Records from a collection
+++
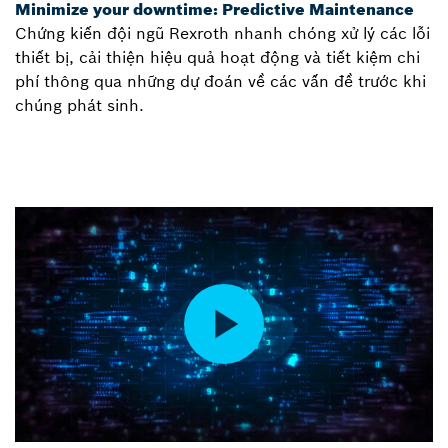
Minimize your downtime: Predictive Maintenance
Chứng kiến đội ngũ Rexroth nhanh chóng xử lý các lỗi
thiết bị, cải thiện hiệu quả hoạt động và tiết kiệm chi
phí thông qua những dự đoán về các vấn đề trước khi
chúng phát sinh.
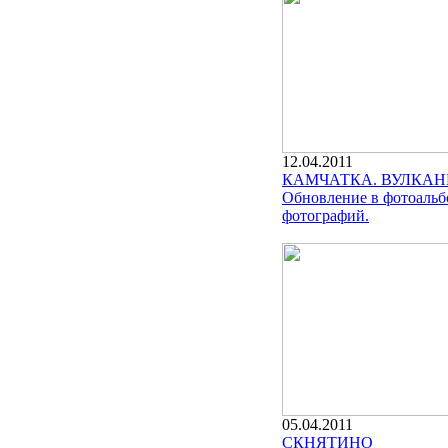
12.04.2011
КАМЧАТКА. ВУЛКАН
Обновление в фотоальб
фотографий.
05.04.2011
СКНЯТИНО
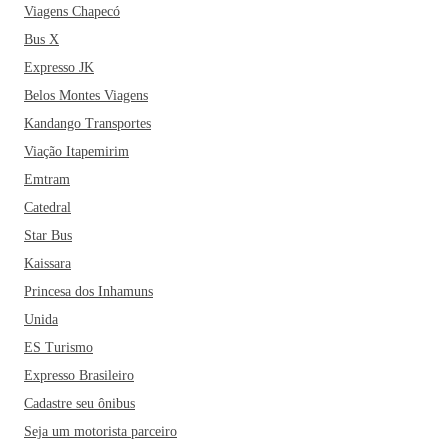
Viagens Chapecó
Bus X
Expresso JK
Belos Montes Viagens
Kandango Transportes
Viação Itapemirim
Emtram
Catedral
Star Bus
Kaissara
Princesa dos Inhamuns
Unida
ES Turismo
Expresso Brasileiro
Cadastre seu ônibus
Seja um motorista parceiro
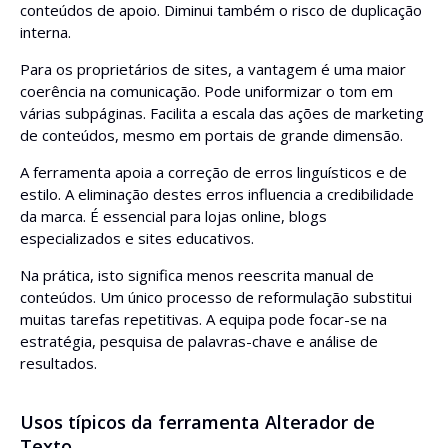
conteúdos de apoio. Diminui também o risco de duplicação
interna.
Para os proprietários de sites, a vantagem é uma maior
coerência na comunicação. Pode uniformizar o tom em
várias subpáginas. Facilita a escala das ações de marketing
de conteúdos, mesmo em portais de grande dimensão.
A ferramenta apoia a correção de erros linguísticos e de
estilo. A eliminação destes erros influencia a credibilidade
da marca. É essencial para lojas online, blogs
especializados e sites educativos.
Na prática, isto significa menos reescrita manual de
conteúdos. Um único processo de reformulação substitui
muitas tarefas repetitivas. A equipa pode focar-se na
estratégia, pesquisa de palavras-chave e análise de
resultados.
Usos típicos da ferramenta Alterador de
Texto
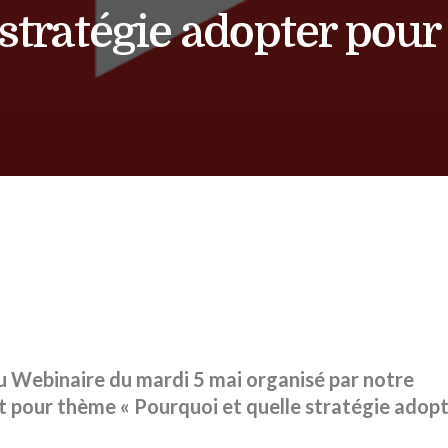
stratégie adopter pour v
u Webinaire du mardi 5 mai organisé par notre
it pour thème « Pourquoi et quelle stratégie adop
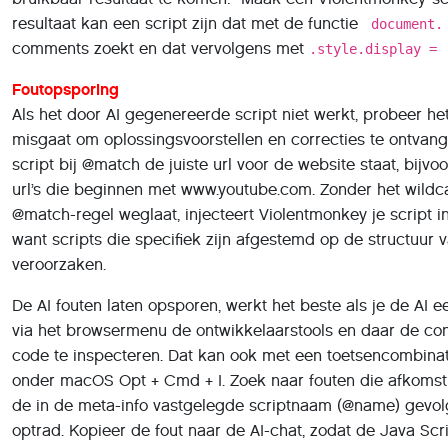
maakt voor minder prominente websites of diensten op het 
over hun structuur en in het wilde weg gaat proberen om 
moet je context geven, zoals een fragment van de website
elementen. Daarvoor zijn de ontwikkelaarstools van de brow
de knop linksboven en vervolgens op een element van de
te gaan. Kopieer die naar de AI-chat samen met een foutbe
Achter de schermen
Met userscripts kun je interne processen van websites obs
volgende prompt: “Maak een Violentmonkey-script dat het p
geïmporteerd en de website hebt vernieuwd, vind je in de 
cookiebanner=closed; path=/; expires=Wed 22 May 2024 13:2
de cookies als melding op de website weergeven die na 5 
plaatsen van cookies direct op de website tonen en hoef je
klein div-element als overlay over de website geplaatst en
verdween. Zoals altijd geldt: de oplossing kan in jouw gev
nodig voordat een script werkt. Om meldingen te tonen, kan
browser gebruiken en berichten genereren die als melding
+++
• **Task statement**:
Above are some records. Output exactly the lines from the one that contains "muitas tarefas repetitivas." to the one that contains "de cookies als", keeping both, and omit the pictures.

• **Problem solution**:
muitas tarefas repetitivas. A equipa pode focar-se na
estratégia, pesquisa de palavras-chave e análise de
resultados.
Usos típicos da ferramenta Alterador de
Texto
stratégie adopter pour v
u Webinaire du mardi 5 mai organisé par notre
it pour thème « Pourquoi et quelle stratégie adop
maakt voor minder prominente websites of diensten op het 
over hun structuur en in het wilde weg gaat proberen om 
moet je context geven, zoals een fragment van de website
elementen. Daarvoor zijn de ontwikkelaarstools van de brow
de knop linksboven en vervolgens op een element van de
te gaan. Kopieer die naar de AI-chat samen met een foutbe
Achter de schermen
Met userscripts kun je interne processen van websites obs
volgende prompt: “Maak een Violentmonkey-script dat het p
geïmporteerd en de website hebt vernieuwd, vind je in de 
cookiebanner=closed; path=/; expires=Wed 22 May 2024 13:2
de cookies als melding op de website weergeven die na 5 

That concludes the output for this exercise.